→ **Exercise inputs**
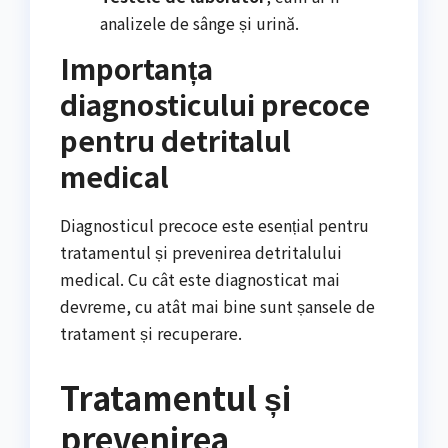
analizele de sânge și urină.
Importanța
diagnosticului precoce
pentru detritalul
medical
Diagnosticul precoce este esențial pentru
tratamentul și prevenirea detritalului
medical. Cu cât este diagnosticat mai
devreme, cu atât mai bine sunt șansele de
tratament și recuperare.
Tratamentul și
prevenirea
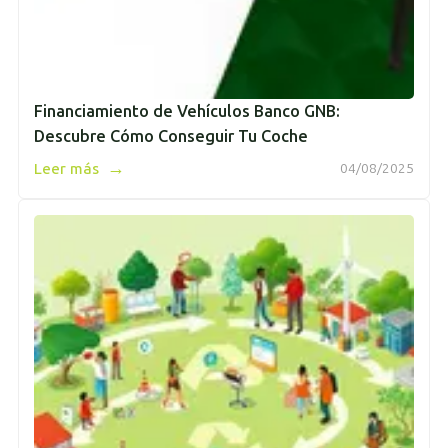
Financiamiento de Vehículos Banco GNB:
Descubre Cómo Conseguir Tu Coche
→
Leer más
04/08/2025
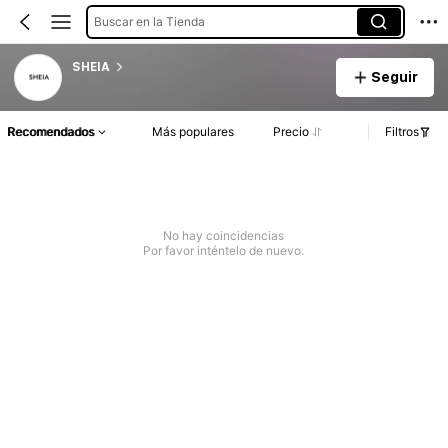
Buscar en la Tienda
SHEIA
Seguir
Recomendados
Más populares
Precio
Filtros
No hay coincidencias
Por favor inténtelo de nuevo.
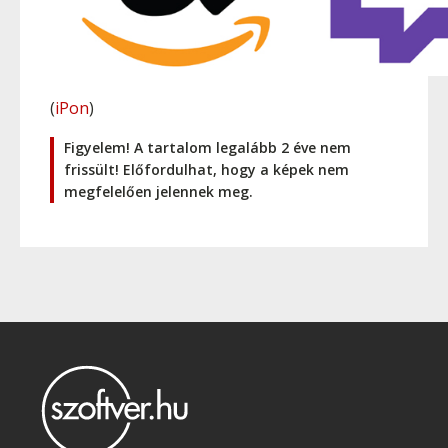
(
iPon
)
Figyelem! A tartalom legalább 2 éve nem
frissült! Előfordulhat, hogy a képek nem
megfelelően jelennek meg.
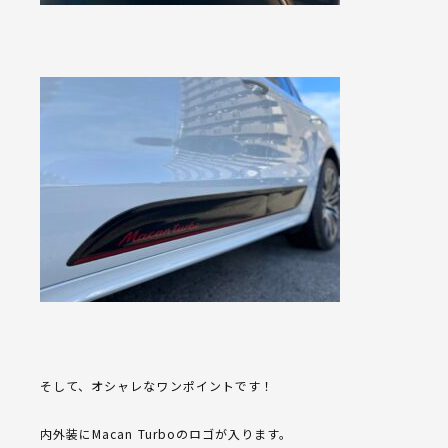
そして、オシャレなワンポイントです！
内外装にMacan Turboのロゴが入ります。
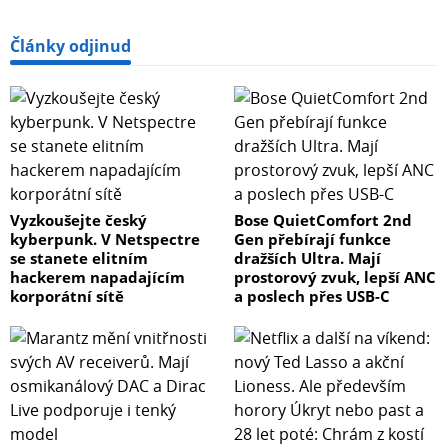
Články odjinud
Vyzkoušejte český
Bose QuietComfort 2nd
kyberpunk. V Netspectre
Gen přebírají funkce
se stanete elitním
dražších Ultra. Mají
hackerem napadajícím
prostorový zvuk, lepší ANC
korporátní sítě
a poslech přes USB-C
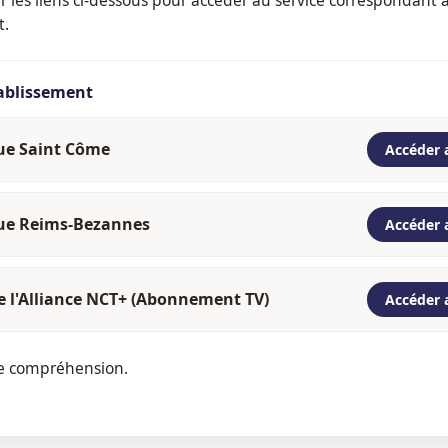
t.
tablissement
que Saint Côme
Accéder 
que Reims-Bezannes
Accéder 
e l'Alliance NCT+ (Abonnement TV)
Accéder 
re compréhension.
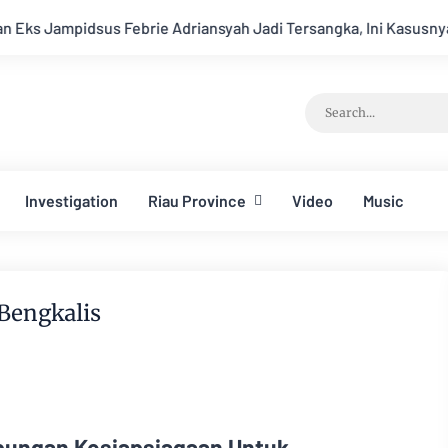
pidsus Febrie Adriansyah Jadi Tersangka, Ini Kasusnya
Apel
Investigation
Riau Province
Video
Music
Bengkalis
bungan Kesiapsiagaan Untuk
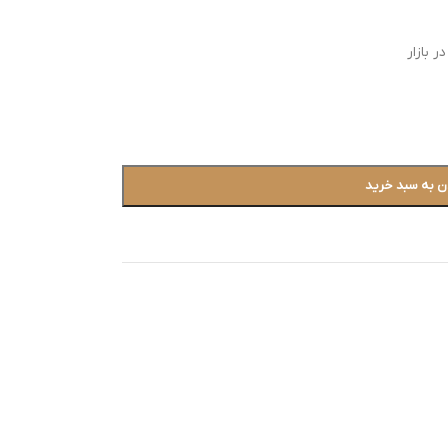
 بازار
ن به سبد خرید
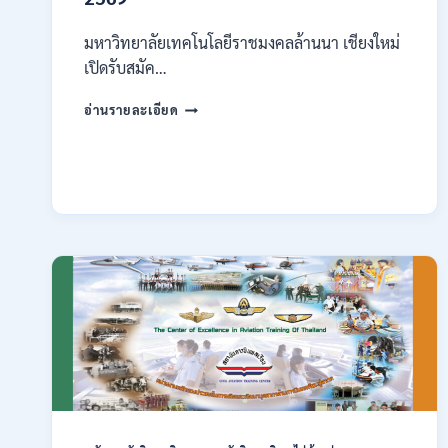
มหาวิทยาลัยเทคโนโลยีราชมงคลล้านนา เชียงใหม่
เปิดรับสมัค…
มหาวิทยาลัย
อ่านรายละเอียด
เทคโนโลยี
ราช
มงคล
ล้าน
นา
เชียงใหม่
เปิด
รับ
สมัคร
คัด
เลือก
บุคคล
เพื่อ
จ้าง
เป็น
ลูกจ้าง
ชั่วคราว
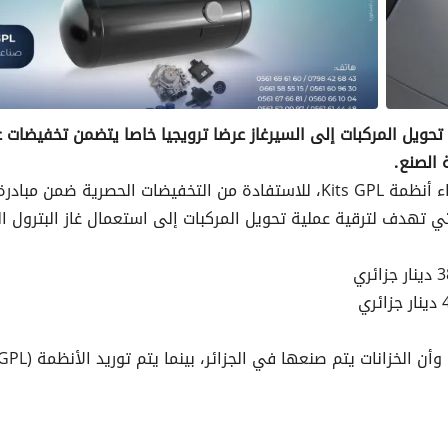
رية بتروجال (Petrogel) على ورشات تحويل المركبات إلى السيرغاز عرضا ترويجيا خاصا يتضمن تخفيضا
تدعو شركة بتروجال ورشات تركيب السيرغاز الراغبين بشراء أنظمة Kits GPL، للاستفادة من التخفيضات الحصرية ض
لتطوير استخدام الطاقة وترشيده (APRUE) والتي تهدف لترقية عملية تحويل المركبات إلى استعمال غاز البترو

→ **Your goal**
The listing above is to be written out again exactly, with its pictures omitted.

→ **Result for this exercise**
analizele de sânge și urină.
Importanța
diagnosticului precoce
pentru detritalul
medical
Diagnosticul precoce este esențial pentru
tratamentul și prevenirea detritalului
medical. Cu cât este diagnosticat mai
devreme, cu atât mai bine sunt șansele de
tratament și recuperare.
Tratamentul și
prevenirea
Financiamiento de Vehículos Banco GNB:
Descubre Cómo Conseguir Tu Coche
→
Leer más
04/08/2025
Buscar en la Tienda
SHEIA
Seguir
Recomendados
Más populares
Precio
Filtros
No hay coincidencias
Por favor inténtelo de nuevo.
(
iPon
)
Figyelem! A tartalom legalább 2 éve nem
frissült! Előfordulhat, hogy a képek nem
megfelelően jelennek meg.
そして、オシャレなワンポイントです！
内外装にMacan Turboのロゴが入ります。
Články odjinud
Vyzkoušejte český
Bose QuietComfort 2nd
kyberpunk. V Netspectre
Gen přebírají funkce
se stanete elitním
dražších Ultra. Mají
hackerem napadajícím
prostorový zvuk, lepší ANC
korporátní sítě
a poslech přes USB-C
t.
tablissement
que Saint Côme
Accéder 
que Reims-Bezannes
Accéder 
e l'Alliance NCT+ (Abonnement TV)
Accéder 
re compréhension.
pidsus Febrie Adriansyah Jadi Tersangka, Ini Kasusnya
Apel
Investigation
Riau Province
Video
Music
Bengkalis
bungan Kesiapsiagaan Untuk
 بازار
ن به سبد خرید
มหาวิทยาลัยเทคโนโลยีราชมงคลล้านนา เชียงใหม่
เปิดรับสมัค…
มหาวิทยาลัย
อ่านรายละเอียด
เทคโนโลยี
ราช
มงคล
ล้าน
นา
เชียงใหม่
เปิด
รับ
สมัคร
คัด
เลือก
บุคคล
เพื่อ
จ้าง
เป็น
ลูกจ้าง
ชั่วคราว
رية بتروجال (Petrogel) على ورشات تحويل المركبات إلى السيرغاز عرضا ترويجيا خاصا يتضمن تخفيضا
تدعو شركة بتروجال ورشات تركيب السيرغاز الراغبين بشراء أنظمة Kits GPL، للاستفادة من التخفيضات الحصرية ض
لتطوير استخدام الطاقة وترشيده (APRUE) والتي تهدف لترقية عملية تحويل المركبات إلى استعمال غاز البترو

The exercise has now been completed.